PROBLEM TO SOLVE
Could the records below please be retyped exactly, with their pictures left out?

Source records
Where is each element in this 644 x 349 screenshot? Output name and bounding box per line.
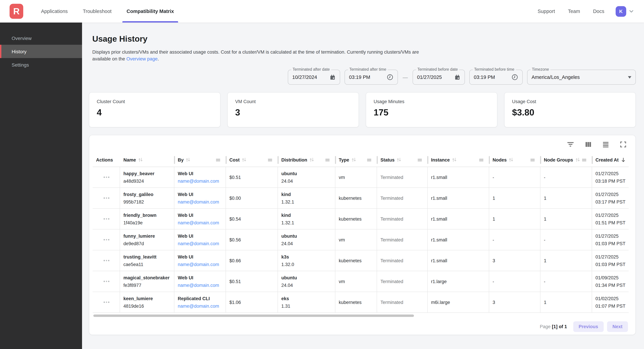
table-row: magical_stonebraker fe3f8977 Web UI name… bbox=[93, 271, 628, 292]
created-by-email-link[interactable]: name@domain.com bbox=[178, 241, 223, 246]
nav-tab[interactable]: Applications bbox=[34, 0, 75, 22]
sidebar-item[interactable]: Overview bbox=[0, 31, 82, 45]
sort-arrows-icon[interactable] bbox=[186, 157, 191, 163]
nav-link[interactable]: Docs bbox=[586, 8, 611, 14]
row-actions-button[interactable] bbox=[101, 300, 112, 305]
filter-field[interactable]: Terminated after date 10/27/2024 bbox=[288, 70, 340, 85]
column-menu-icon[interactable] bbox=[417, 158, 422, 162]
sidebar-item[interactable]: History bbox=[0, 45, 82, 58]
clock-icon[interactable] bbox=[386, 74, 394, 81]
sort-arrows-icon[interactable] bbox=[241, 157, 247, 163]
filter-field-value: 10/27/2024 bbox=[292, 74, 328, 80]
name-cell: keen_lumiere 4819de16 bbox=[120, 292, 174, 313]
cluster-name: keen_lumiere bbox=[124, 296, 171, 301]
created-by-email-link[interactable]: name@domain.com bbox=[178, 304, 223, 309]
calendar-icon[interactable] bbox=[454, 74, 460, 81]
row-actions-button[interactable] bbox=[101, 175, 112, 180]
row-actions-button[interactable] bbox=[101, 279, 112, 284]
row-actions-button[interactable] bbox=[101, 237, 112, 243]
sort-arrows-icon[interactable] bbox=[452, 157, 457, 163]
created-by-email-link[interactable]: name@domain.com bbox=[178, 220, 223, 225]
status-badge: Terminated bbox=[380, 216, 424, 221]
filter-field[interactable]: Terminated after time 03:19 PM bbox=[344, 70, 398, 85]
column-menu-icon[interactable] bbox=[367, 158, 372, 162]
nodes-cell: - bbox=[489, 271, 540, 292]
column-header[interactable]: Nodes bbox=[489, 153, 540, 167]
top-nav: R Applications Troubleshoot Compatibilit… bbox=[0, 0, 644, 22]
distribution-version: 1.32.1 bbox=[281, 199, 332, 204]
type-cell: vm bbox=[335, 271, 377, 292]
column-menu-icon[interactable] bbox=[325, 158, 330, 162]
chevron-down-icon[interactable] bbox=[628, 8, 634, 14]
nav-tab-label: Troubleshoot bbox=[83, 8, 112, 14]
column-menu-icon[interactable] bbox=[530, 158, 535, 162]
row-actions-button[interactable] bbox=[101, 196, 112, 201]
stat-label: Cluster Count bbox=[97, 99, 212, 104]
stat-card: Cluster Count 4 bbox=[89, 92, 220, 127]
column-header-label: Type bbox=[339, 157, 349, 162]
distribution-name: ubuntu bbox=[281, 171, 332, 176]
cost-cell: $0.51 bbox=[226, 271, 278, 292]
instance-cell: r1.small bbox=[428, 250, 489, 271]
sort-arrows-icon[interactable] bbox=[575, 157, 580, 163]
column-menu-icon[interactable] bbox=[216, 158, 220, 162]
column-header[interactable]: Created At bbox=[592, 153, 629, 167]
sort-arrows-icon[interactable] bbox=[351, 157, 356, 163]
next-page-button[interactable]: Next bbox=[607, 321, 628, 332]
status-badge: Terminated bbox=[380, 300, 424, 305]
filter-field[interactable]: Terminated before date 01/27/2025 bbox=[412, 70, 465, 85]
column-header[interactable]: Actions bbox=[93, 153, 120, 167]
timezone-select[interactable]: Timezone America/Los_Angeles bbox=[527, 70, 636, 85]
column-header[interactable]: By bbox=[174, 153, 226, 167]
row-actions-button[interactable] bbox=[101, 258, 112, 263]
column-header[interactable]: Instance bbox=[428, 153, 489, 167]
cost-cell: $0.54 bbox=[226, 209, 278, 229]
row-actions-button[interactable] bbox=[101, 216, 112, 222]
stat-card: Usage Minutes 175 bbox=[366, 92, 497, 127]
page-indicator: Page [1] of 1 bbox=[540, 324, 567, 329]
created-by-email-link[interactable]: name@domain.com bbox=[178, 199, 223, 204]
fullscreen-icon[interactable] bbox=[619, 140, 627, 149]
created-time: 03:18 PM PST bbox=[596, 178, 628, 184]
calendar-icon[interactable] bbox=[330, 74, 336, 81]
filter-field[interactable]: Terminated before time 03:19 PM bbox=[469, 70, 523, 85]
sidebar-item[interactable]: Settings bbox=[0, 58, 82, 71]
created-by-email-link[interactable]: name@domain.com bbox=[178, 283, 223, 288]
nav-tab[interactable]: Troubleshoot bbox=[75, 0, 119, 22]
timezone-label: Timezone bbox=[530, 67, 550, 71]
by-cell: Replicated CLI name@domain.com bbox=[174, 292, 226, 313]
avatar[interactable]: K bbox=[616, 6, 626, 16]
clock-icon[interactable] bbox=[511, 74, 518, 81]
sort-desc-icon[interactable] bbox=[620, 157, 626, 163]
created-time: 01:03 PM PST bbox=[596, 262, 628, 267]
replicated-logo[interactable]: R bbox=[10, 4, 23, 19]
nav-tab[interactable]: Compatibility Matrix bbox=[119, 0, 182, 22]
table-row: frosty_galileo 995b7182 Web UI name@doma… bbox=[93, 188, 628, 209]
sort-arrows-icon[interactable] bbox=[396, 157, 402, 163]
column-menu-icon[interactable] bbox=[582, 158, 586, 162]
created-by-email-link[interactable]: name@domain.com bbox=[178, 262, 223, 267]
nav-right: Support Team Docs K bbox=[531, 0, 634, 22]
previous-page-button[interactable]: Previous bbox=[573, 321, 604, 332]
column-menu-icon[interactable] bbox=[479, 158, 484, 162]
column-header[interactable]: Node Groups bbox=[540, 153, 592, 167]
sort-arrows-icon[interactable] bbox=[138, 157, 143, 163]
columns-icon[interactable] bbox=[584, 141, 592, 148]
status-badge: Terminated bbox=[380, 196, 424, 201]
column-menu-icon[interactable] bbox=[268, 158, 272, 162]
created-by-email-link[interactable]: name@domain.com bbox=[178, 178, 223, 184]
nav-link[interactable]: Team bbox=[562, 8, 586, 14]
column-header[interactable]: Cost bbox=[226, 153, 278, 167]
column-header[interactable]: Status bbox=[377, 153, 428, 167]
node-groups-cell: - bbox=[540, 230, 592, 250]
density-icon[interactable] bbox=[602, 140, 610, 148]
sort-arrows-icon[interactable] bbox=[508, 157, 514, 163]
sort-arrows-icon[interactable] bbox=[309, 157, 314, 163]
column-header[interactable]: Name bbox=[120, 153, 174, 167]
filter-icon[interactable] bbox=[566, 141, 575, 148]
nav-link[interactable]: Support bbox=[531, 8, 562, 14]
overview-page-link[interactable]: Overview page bbox=[126, 56, 158, 61]
column-header[interactable]: Distribution bbox=[278, 153, 335, 167]
column-header[interactable]: Type bbox=[335, 153, 377, 167]
scrollbar-thumb[interactable] bbox=[93, 314, 414, 317]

EXERCISE RESPONSE
Where is each element in this 644 x 349 screenshot? Output name and bounding box per line.
table-row: magical_stonebraker fe3f8977 Web UI name… bbox=[93, 271, 628, 292]
created-by-email-link[interactable]: name@domain.com bbox=[178, 241, 223, 246]
nav-tab[interactable]: Applications bbox=[34, 0, 75, 22]
sidebar-item[interactable]: Overview bbox=[0, 31, 82, 45]
sort-arrows-icon[interactable] bbox=[186, 157, 191, 163]
nav-link[interactable]: Docs bbox=[586, 8, 611, 14]
row-actions-button[interactable] bbox=[101, 300, 112, 305]
filter-field[interactable]: Terminated after date 10/27/2024 bbox=[288, 70, 340, 85]
column-menu-icon[interactable] bbox=[417, 158, 422, 162]
sidebar-item[interactable]: History bbox=[0, 45, 82, 58]
clock-icon[interactable] bbox=[386, 74, 394, 81]
sort-arrows-icon[interactable] bbox=[241, 157, 247, 163]
filter-field-value: 10/27/2024 bbox=[292, 74, 328, 80]
name-cell: keen_lumiere 4819de16 bbox=[120, 292, 174, 313]
cluster-name: keen_lumiere bbox=[124, 296, 171, 301]
created-by-email-link[interactable]: name@domain.com bbox=[178, 304, 223, 309]
calendar-icon[interactable] bbox=[454, 74, 460, 81]
row-actions-button[interactable] bbox=[101, 175, 112, 180]
row-actions-button[interactable] bbox=[101, 279, 112, 284]
row-actions-button[interactable] bbox=[101, 237, 112, 243]
sort-arrows-icon[interactable] bbox=[452, 157, 457, 163]
created-by-email-link[interactable]: name@domain.com bbox=[178, 220, 223, 225]
status-badge: Terminated bbox=[380, 216, 424, 221]
filter-field[interactable]: Terminated after time 03:19 PM bbox=[344, 70, 398, 85]
column-menu-icon[interactable] bbox=[367, 158, 372, 162]
nodes-cell: - bbox=[489, 271, 540, 292]
column-header[interactable]: Nodes bbox=[489, 153, 540, 167]
top-nav: R Applications Troubleshoot Compatibilit… bbox=[0, 0, 644, 22]
distribution-version: 1.32.1 bbox=[281, 199, 332, 204]
type-cell: vm bbox=[335, 271, 377, 292]
column-menu-icon[interactable] bbox=[325, 158, 330, 162]
chevron-down-icon[interactable] bbox=[628, 8, 634, 14]
nav-tab-label: Troubleshoot bbox=[83, 8, 112, 14]
column-menu-icon[interactable] bbox=[530, 158, 535, 162]
row-actions-button[interactable] bbox=[101, 196, 112, 201]
stat-label: Cluster Count bbox=[97, 99, 212, 104]
stat-card: Cluster Count 4 bbox=[89, 92, 220, 127]
column-header-label: Type bbox=[339, 157, 349, 162]
distribution-name: ubuntu bbox=[281, 171, 332, 176]
cost-cell: $0.51 bbox=[226, 271, 278, 292]
instance-cell: r1.small bbox=[428, 250, 489, 271]
sort-arrows-icon[interactable] bbox=[575, 157, 580, 163]
column-menu-icon[interactable] bbox=[216, 158, 220, 162]
column-header[interactable]: Created At bbox=[592, 153, 629, 167]
sort-arrows-icon[interactable] bbox=[351, 157, 356, 163]
next-page-button[interactable]: Next bbox=[607, 321, 628, 332]
status-badge: Terminated bbox=[380, 300, 424, 305]
filter-field[interactable]: Terminated before date 01/27/2025 bbox=[412, 70, 465, 85]
column-header[interactable]: Actions bbox=[93, 153, 120, 167]
timezone-select[interactable]: Timezone America/Los_Angeles bbox=[527, 70, 636, 85]
column-header[interactable]: By bbox=[174, 153, 226, 167]
row-actions-button[interactable] bbox=[101, 258, 112, 263]
column-header[interactable]: Instance bbox=[428, 153, 489, 167]
cost-cell: $0.54 bbox=[226, 209, 278, 229]
row-actions-button[interactable] bbox=[101, 216, 112, 222]
stat-card: Usage Minutes 175 bbox=[366, 92, 497, 127]
page-indicator: Page [1] of 1 bbox=[540, 324, 567, 329]
created-by-email-link[interactable]: name@domain.com bbox=[178, 199, 223, 204]
fullscreen-icon[interactable] bbox=[619, 140, 627, 149]
created-time: 03:18 PM PST bbox=[596, 178, 628, 184]
calendar-icon[interactable] bbox=[330, 74, 336, 81]
filter-field[interactable]: Terminated before time 03:19 PM bbox=[469, 70, 523, 85]
sidebar-item[interactable]: Settings bbox=[0, 58, 82, 71]
created-by-email-link[interactable]: name@domain.com bbox=[178, 283, 223, 288]
nav-tab[interactable]: Troubleshoot bbox=[75, 0, 119, 22]
timezone-label: Timezone bbox=[530, 67, 550, 71]
by-cell: Replicated CLI name@domain.com bbox=[174, 292, 226, 313]
avatar[interactable]: K bbox=[616, 6, 626, 16]
clock-icon[interactable] bbox=[511, 74, 518, 81]
sort-desc-icon[interactable] bbox=[620, 157, 626, 163]
created-time: 01:03 PM PST bbox=[596, 262, 628, 267]
replicated-logo[interactable]: R bbox=[10, 4, 23, 19]
nav-tab[interactable]: Compatibility Matrix bbox=[119, 0, 182, 22]
table-row: frosty_galileo 995b7182 Web UI name@doma… bbox=[93, 188, 628, 209]
sort-arrows-icon[interactable] bbox=[396, 157, 402, 163]
column-menu-icon[interactable] bbox=[582, 158, 586, 162]
created-by-email-link[interactable]: name@domain.com bbox=[178, 262, 223, 267]
nav-right: Support Team Docs K bbox=[531, 0, 634, 22]
previous-page-button[interactable]: Previous bbox=[573, 321, 604, 332]
column-menu-icon[interactable] bbox=[479, 158, 484, 162]
column-header[interactable]: Node Groups bbox=[540, 153, 592, 167]
sort-arrows-icon[interactable] bbox=[138, 157, 143, 163]
columns-icon[interactable] bbox=[584, 141, 592, 148]
status-badge: Terminated bbox=[380, 196, 424, 201]
column-menu-icon[interactable] bbox=[268, 158, 272, 162]
created-by-email-link[interactable]: name@domain.com bbox=[178, 178, 223, 184]
nav-link[interactable]: Team bbox=[562, 8, 586, 14]
column-header[interactable]: Cost bbox=[226, 153, 278, 167]
column-header[interactable]: Status bbox=[377, 153, 428, 167]
node-groups-cell: - bbox=[540, 230, 592, 250]
density-icon[interactable] bbox=[602, 140, 610, 148]
sort-arrows-icon[interactable] bbox=[508, 157, 514, 163]
sort-arrows-icon[interactable] bbox=[309, 157, 314, 163]
column-header[interactable]: Name bbox=[120, 153, 174, 167]
filter-icon[interactable] bbox=[566, 141, 575, 148]
nav-link[interactable]: Support bbox=[531, 8, 562, 14]
overview-page-link[interactable]: Overview page bbox=[126, 56, 158, 61]
column-header[interactable]: Distribution bbox=[278, 153, 335, 167]
column-header[interactable]: Type bbox=[335, 153, 377, 167]
scrollbar-thumb[interactable] bbox=[93, 314, 414, 317]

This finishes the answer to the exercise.